Combined with dizziness, you may also encounter other symptoms including nausea, increased heart rate, anxiety, or panic. Again, if these symptoms are especially intense or extended, it’s wise to seek professional care.

The types and causes of balance disorders are diverse, but before we get to that, let’s briefly review how the body ordinarily maintains its sense of balance.

How the body keeps its balance

We take our body’s skill to maintain balance for granted because it usually works effortlessly behind the scenes. But when you give it some thought, maintaining balance is quite a remarkable feat.

Even in motion, your body is able to perceive its position and make modifications to keep your body upright, while calling for very little to any conscious control. Even if you close your eyes, and do away with all visual signs, you can accurately sense the position of your head as you shift it up or down, left or right.

That’s because your vestibular system—the group of organs and structures in your inner ear—can sense any modifications to your head position, transmitting nerve signals to notify your brain of the change.

Structures in the inner ear known as semicircular canals include three fluid-filled ducts placed at approximately right angles to each other. When you move your head, the fluid moves together with it, stimulating the nerve cells that send the information to your brain.

This, in conjunction with visual cues and musculoskeletal sensory information, alerts the brain to exact modifications in head and body position.

Common balance disorders and causes

Balance disorders are the result of a dysfunction within the vestibular system or with the brain and its capability to evaluate and use the information.

Balance disorders can therefore be caused by anything that has an effect on the inner ear or brain. This list includes, but is not limited to, medications, benign tumors, ear infections, head injuries, low blood pressure or other cardiovascular conditions, and certain neurological conditions.

Common balance disorders include Meniere’s Disease, Benign Paroxysmal Positional Vertigo (BPPV), Labyrinthitis, Vestibular Neuronitis, together with several others. Each disorder has its own unique causes and symptoms and can be diagnosed only by a professional.

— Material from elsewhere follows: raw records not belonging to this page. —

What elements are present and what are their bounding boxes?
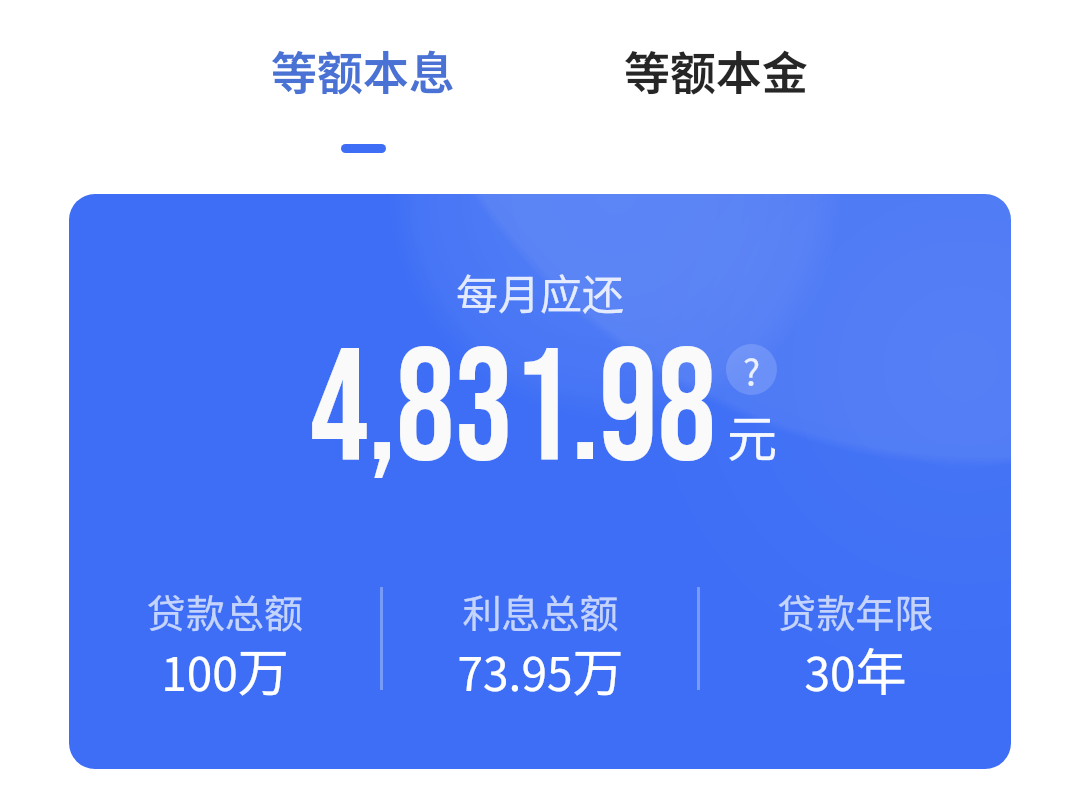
staticText: 30年 [700, 632, 1011, 706]
staticText: 利息总额 [383, 583, 698, 639]
button[interactable]: 等额本息 [243, 20, 483, 175]
staticText: ? [743, 344, 761, 395]
button[interactable]: 等额本金 [596, 20, 836, 175]
staticText: 元 [727, 399, 777, 471]
staticText: 贷款年限 [700, 583, 1011, 639]
staticText: 73.95万 [383, 632, 698, 706]
staticText: 等额本金 [624, 37, 808, 104]
button[interactable]: 还款方式说明 [726, 344, 777, 395]
staticText: 每月应还 [69, 261, 1011, 322]
staticText: 100万 [69, 632, 381, 706]
staticText: 贷款总额 [69, 583, 381, 639]
staticText: 等额本息 [271, 37, 455, 104]
staticText: 4,831.98 [310, 316, 717, 507]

Diagnosis and treatment of balance disorders

The diagnosis and treatment of any balance disorder begins by ruling out any medical conditions or medications that may be causing the symptoms. You may need to change medications or seek treatment for any underlying heart, neurological, or musculoskeletal condition.

If your balance problem is caused by issues with the inner ear, such as with Meniere’s Disease, treatment may incorporate nutritional and lifestyle changes, physical manipulations of the head, or medications to minimize the symptoms. Your healthcare provider can provide more information specific to your condition and symptoms.